As regards the China slowdown, Fitch said India would be less affected by falling demand, but the increasing risk premium complicates the monetary policy response to the shock. It projected China to grow 6.8 per cent in 2015, 6.3 per cent in 2016 and 5.5 per cent in 2017.
Fitch further said the decline in inflation in India to 3.7 per cent in August was largely resulting from a fall in food and oil prices.
The RBI has cut its policy repo rate four times by a total 1.25 per cent between January-September to a four and a half year low of 6.75 per cent.

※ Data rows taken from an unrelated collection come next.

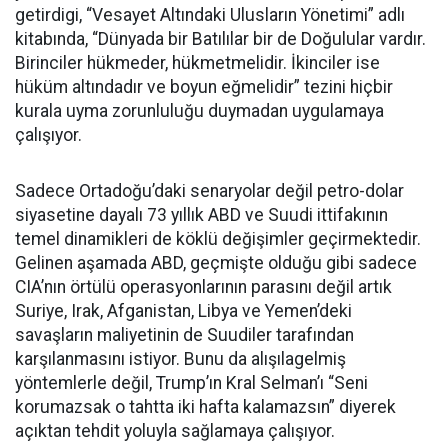
getirdigi, “Vesayet Altındaki Ulusların Yönetimi” adlı
kitabında, “Dünyada bir Batılılar bir de Doğulular vardır.
Birinciler hükmeder, hükmetmelidir. İkinciler ise
hüküm altındadır ve boyun eğmelidir” tezini hiçbir
kurala uyma zorunluluğu duymadan uygulamaya
çalışıyor.
Sadece Ortadoğu’daki senaryolar değil petro-dolar
siyasetine dayalı 73 yıllık ABD ve Suudi ittifakının
temel dinamikleri de köklü değişimler geçirmektedir.
Gelinen aşamada ABD, geçmişte olduğu gibi sadece
CIA’nın örtülü operasyonlarının parasını değil artık
Suriye, Irak, Afganistan, Libya ve Yemen’deki
savaşların maliyetinin de Suudiler tarafından
karşılanmasını istiyor. Bunu da alışılagelmiş
yöntemlerle değil, Trump’ın Kral Selman’ı “Seni
korumazsak o tahtta iki hafta kalamazsın” diyerek
açıktan tehdit yoluyla sağlamaya çalışıyor.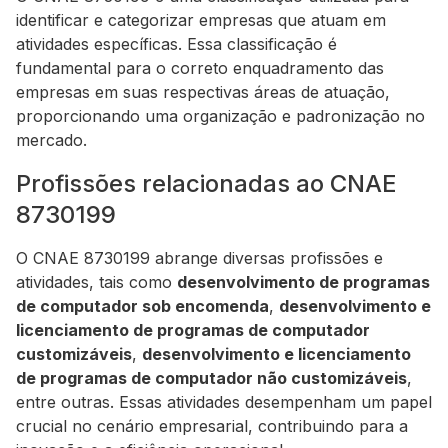
identificar e categorizar empresas que atuam em
atividades específicas. Essa classificação é
fundamental para o correto enquadramento das
empresas em suas respectivas áreas de atuação,
proporcionando uma organização e padronização no
mercado.
Profissões relacionadas ao CNAE
8730199
O CNAE 8730199 abrange diversas profissões e
atividades, tais como
desenvolvimento de programas
de computador sob encomenda
,
desenvolvimento e
licenciamento de programas de computador
customizáveis
,
desenvolvimento e licenciamento
de programas de computador não customizáveis
,
entre outras. Essas atividades desempenham um papel
crucial no cenário empresarial, contribuindo para a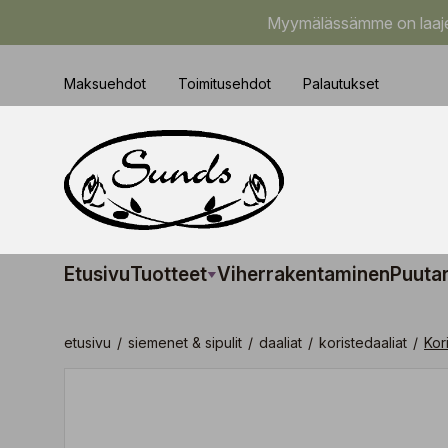
Myymälässämme on laajem
Maksuehdot
Toimitusehdot
Palautukset
Etusivu
Tuotteet
Viherrakentaminen
Puuta
etusivu
/
siemenet & sipulit
/
daaliat
/
koristedaaliat
/
Kor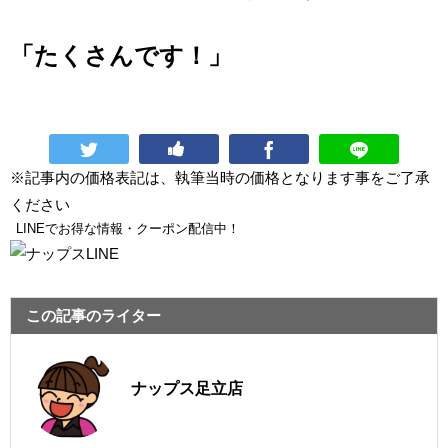
「たくさんです！」
※記事内の価格表記は、執筆当時の価格となります事をご了承
ください
LINEでお得な情報・クーポン配信中！
この記事のライター
ナップス足立店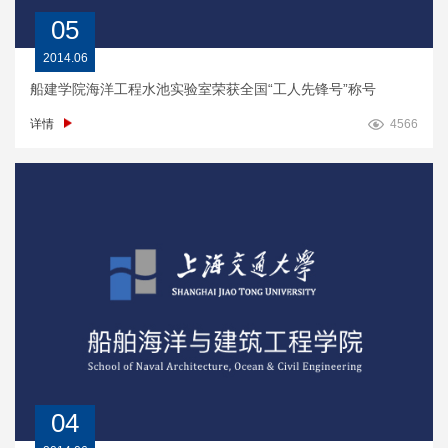
05
2014.06
船建学院海洋工程水池实验室荣获全国“工人先锋号”称号
详情
4566
04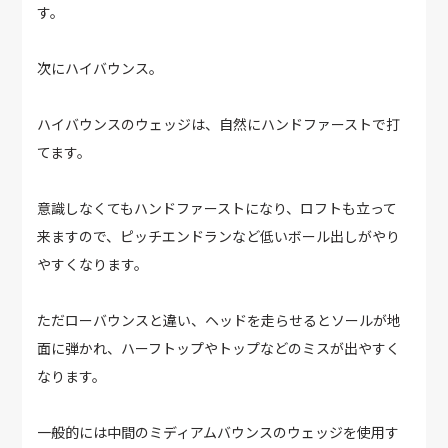
す。
次にハイバウンス。
ハイバウンスのウェッジは、自然にハンドファーストで打
てます。
意識しなくてもハンドファーストになり、ロフトも立って
来ますので、ピッチエンドランなど低いボール出しがやり
やすくなります。
ただローバウンスと違い、ヘッドを走らせるとソールが地
面に弾かれ、ハーフトップやトップなどのミスが出やすく
なります。
一般的には中間のミディアムバウンスのウェッジを使用す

Further monetary policy easing seems unlikely in the short run as the RBI has indicated that the latest rate cut in September 2015 was a front-loaded policy action, it said.
Fitch also said the latest quarterly data publication shows both a slowdown in GDP growth and a simultaneous pickup in Gross Value Added (GVA) which illustrates that these data continue to be difficult to interpret.
Real GDP growth at over 7 per cent and a pick-up starting already in mid-2013 remain difficult to reconcile with supply constraints, still weak corporate balance sheets and a rise in banks' non-performing loans, it added.
As regards global growth, Fitch Ratings forecasts the global economy will grow by just 2.3 per cent in 2015, the weakest since the global financial crisis in 2009, dragged down by a recession in Brazil and Russia and a structural slowdown in China and many emerging markets (EMs).
It forecast a pickup to 2.7 per cent in 2016 and 2017 as growth recovers somewhat in EMs. EMs are becoming an increasing source of global growth risks as the collapse in commodity prices and political shocks exacerbate a secular slowdown, Fitch added. It said although the US Federal Reserve left its key interest rate unchanged at its September meeting, it expects the bank to start the global monetary tightening cycle before 2015 end, followed by the Bank of England.